The innovation here is a way of getting around the fact that editing cockroach embryos is essentially impossible because of the tough cases that surround them. Previous attempts at a similar process with spiders had a success rate of about 1 in 200; the new technique “achieved an efficiency of up to 21.8 percent in cockroaches and over 70 percent in the red flour beetle Tribolium castaneum.” What the scientists hope to discover with this is the function of genes about which they still know nothing.
Meanwhile, GM Watch, on May 25, analyzed in depth another application of gene editing, this time on the farm:
Scientists genetically engineer mother hens to kill their own male chicks before they hatch
No, the chickens would not peck their new-laid eggs to pieces; the males would inherit a lethality gene that causes them to die before ever hatching. If it works. There remain concerns about the effects on the mother hens or other organisms after the eggs die. Basically, the process would be dumping poison into the environment. If it gets beyond the test-tube stage. A European patent was filed for this in March 2020 and approved in January 2022.
There simultaneously seems to be a public relations campaign under way “to create female-only and male-only litters of mice.” This, it is claimed, would “spare animal suffering” because it would “prevent the destruction of hundreds of thousands of unwanted mice used in research” and “could also prevent the slaughter of millions of male chickens in the UK, which are culled because they don't lay eggs.” If it works.

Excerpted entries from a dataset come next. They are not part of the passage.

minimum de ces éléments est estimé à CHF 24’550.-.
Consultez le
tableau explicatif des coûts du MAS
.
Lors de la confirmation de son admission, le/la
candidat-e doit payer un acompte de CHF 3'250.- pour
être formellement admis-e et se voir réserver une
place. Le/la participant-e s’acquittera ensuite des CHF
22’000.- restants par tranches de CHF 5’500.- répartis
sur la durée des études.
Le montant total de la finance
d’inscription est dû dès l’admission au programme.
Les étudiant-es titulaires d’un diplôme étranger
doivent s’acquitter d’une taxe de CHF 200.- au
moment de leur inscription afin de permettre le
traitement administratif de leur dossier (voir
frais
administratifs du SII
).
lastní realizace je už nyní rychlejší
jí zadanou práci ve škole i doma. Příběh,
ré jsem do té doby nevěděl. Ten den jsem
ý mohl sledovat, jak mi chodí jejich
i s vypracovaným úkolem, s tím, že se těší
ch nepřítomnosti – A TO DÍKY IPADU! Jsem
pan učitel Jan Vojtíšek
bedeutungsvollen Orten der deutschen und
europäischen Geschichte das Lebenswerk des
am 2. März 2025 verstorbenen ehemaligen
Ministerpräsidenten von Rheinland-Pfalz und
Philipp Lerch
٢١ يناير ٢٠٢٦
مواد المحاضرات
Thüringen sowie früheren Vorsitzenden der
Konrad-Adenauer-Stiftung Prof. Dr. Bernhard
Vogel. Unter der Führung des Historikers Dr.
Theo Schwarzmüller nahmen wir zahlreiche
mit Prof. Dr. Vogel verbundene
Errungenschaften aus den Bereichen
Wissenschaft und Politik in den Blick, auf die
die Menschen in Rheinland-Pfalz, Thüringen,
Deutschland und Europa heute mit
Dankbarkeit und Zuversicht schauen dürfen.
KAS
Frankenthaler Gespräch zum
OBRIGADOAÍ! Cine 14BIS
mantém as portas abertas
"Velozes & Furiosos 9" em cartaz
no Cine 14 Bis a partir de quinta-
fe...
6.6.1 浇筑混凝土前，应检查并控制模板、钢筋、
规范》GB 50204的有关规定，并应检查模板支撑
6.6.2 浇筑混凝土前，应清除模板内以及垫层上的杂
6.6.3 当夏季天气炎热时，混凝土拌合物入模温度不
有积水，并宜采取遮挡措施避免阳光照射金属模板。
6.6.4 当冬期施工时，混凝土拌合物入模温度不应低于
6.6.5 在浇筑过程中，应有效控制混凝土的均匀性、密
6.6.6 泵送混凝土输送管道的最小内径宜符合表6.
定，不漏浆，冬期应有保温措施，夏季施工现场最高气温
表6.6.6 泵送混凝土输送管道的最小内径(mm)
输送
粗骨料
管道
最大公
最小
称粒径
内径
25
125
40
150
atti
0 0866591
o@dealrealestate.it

And, of course, for this and all the other gene-editing technologies, if the government will allow it and the public will accept it.
All this is in addition to genetically modifying pigs for transplantable organs:
“Playing God With Pork: Xenotransplantation Could Save Lives And Money—But Is It Ethical?
The Nuffield Council on Bioethics is one of the few institutions to take such questions seriously. They published a book-length report last December, together with a short version and a summary, which “examines the social and ethical issues raised by the potential use of genome editing technologies in farmed animal breeding.” Certainly the social and ethical issues have never received the attention they deserve. Especially given the hamster evidence that, at least in some circumstances, gene editing is not predictable. It may “work” in that genes are altered as intended, and yet not produce the hoped-for results.
By the way, who could forget the perennial lure of de-extinction? Just last week, a Washington Post headline was:
Scientists try to bring Australian ‘tiger’ back from extinction
They were never tigers of course, the species was a Thylacine, sometimes also called a Tasmanian wolf, and the work is being done at the cleverly named Thylacine Integrated Genomic Restoration Research (TIGRR) Lab., funded by a recent A$5 million donation (about $3.6 million in US currency) from the Wilson Family Trust. Will it work? Well, they may eventually produce some kind of creature resembling the extinct animal. To my knowledge, none of the efforts made over the last couple of decades — the passenger pigeon, the mammoth, the auroch and others — have succeeded in anything but entertaining a number of scientists for a while.
Is this what we want? Fake mammals, aggressive rodents, cockroaches edited to outlive Keith Richards, and unpredictable editing of life? Isn’t it time for a major rethink?